Jordan le regarda en faisant sa tête de râleur, comme il savait si bien le faire. Il savait que ça amusait Alex.

-Tu fais toujours les trucs importants au dernier moment! Bon, c'est pas grave... Ce sera pour une autre fois.

-Ouais t'inquiète, il y a toujours des bons moments pour aller boire un verre.

"Ouais, mais pas quand on en a le plus besoin apparemment...". Après avoir salué son ami, Jordan se dirigea vers la sortie de l'école tout en mettant ses écouteurs dans ses oreilles. Quand il était seul, la musique était la seule chose qui lui permettait encore de penser difficilement à autre chose qu'à Masha. Il appuya sur play au moment où il débouchait sur la rue où les voitures passaient à un rythme modéré. La voix de Klaus Meine retentit sur les accords des musiciens du groupe Scorpions.

"Love of my life, you hurt me. You've broken my heart and then you leave me..."

Stop. Mauvaise idée. Après quelques minutes de recherche dans ses fichiers MP3, Jordan opta pour un petit "Wish You Were Here" de Pink Floyd... Il n'y avait rien de tel comme anesthésiant, comme porte pour un autre monde.

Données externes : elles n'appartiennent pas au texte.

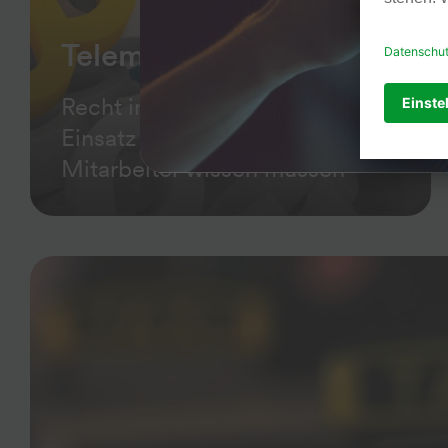
Telemedizin
Recht in Kürze: Was Sie beim
Einsatz von Telemedizin für Ihre
Mitarbeiter wissen müssen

Jordan le savait depuis tout petit et avait souvent recours à ce moyen quand il se sentait mal ou seul. Mais jamais il n'avait été seul à ce point-là.

Le pire allait se passer maintenant. Il fallait revenir au bled. Et pour ça, il fallait prendre le train. Jordan soupira. Depuis que Masha l'avait plaqué, les trois heures de train qu'il faisait chaque jour étaient insupportables... Trois heures de solitude intense, et il n'avait rien à faire d'assez fort pour le distraire, le détourner de ses pensées. Mais il fallait bien le faire, il n'avait nulle part d'autre où aller.

Après quelques longues minutes à attendre sur le quai, le train arriva. Jordan monta le dernier. Il n'était pas pressé de rentrer, loin de là.

Le train se remit en marche et le temps défila lentement au rythme du paysage qui passa de la ville, mélange de métal, de verre et de béton que Jordan trouvait si attirant, à un long, très long no man's land pour enfin s'arrêter sur le bled lui-même. Jordan retrouvait son vieil ennemi avec toujours cette même appréhension. Comme

d'habitude au moment où il posa le pieds sur la poussière ocre du quai, il répéta pour lui une phrase de Bernard Lavilliers: "Ici, tout le monde peut venir. Ici, il n'y a rien!".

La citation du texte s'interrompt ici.